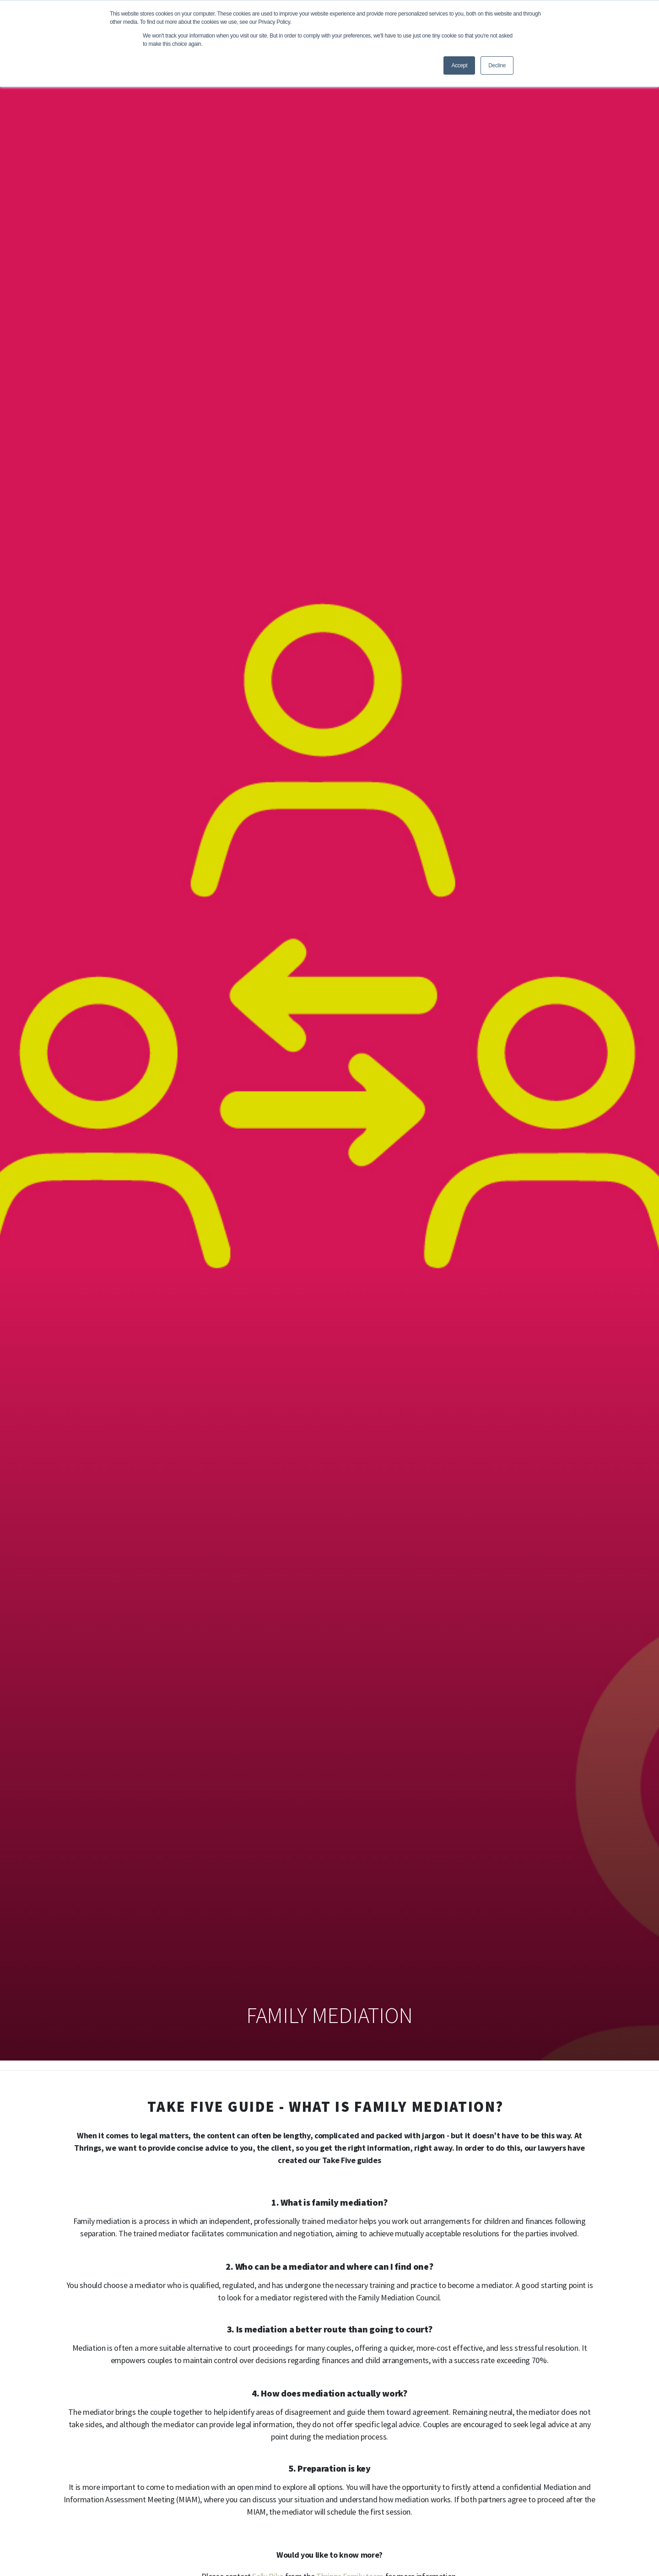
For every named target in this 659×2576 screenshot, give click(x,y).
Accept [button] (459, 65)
------------
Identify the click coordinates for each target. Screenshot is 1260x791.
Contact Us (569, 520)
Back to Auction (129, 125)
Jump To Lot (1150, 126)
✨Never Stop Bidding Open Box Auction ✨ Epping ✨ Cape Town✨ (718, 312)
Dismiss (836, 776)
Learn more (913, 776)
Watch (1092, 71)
------------
= Assignment =
From the entries above, return exactly the line containing "Town✨ (718, 312)", the line containing "Watch (1092, 71)", and all lines between, and nothing else.

= Solved exercise =
✨Never Stop Bidding Open Box Auction ✨ Epping ✨ Cape Town✨ (718, 312)
Dismiss (836, 776)
Learn more (913, 776)
Watch (1092, 71)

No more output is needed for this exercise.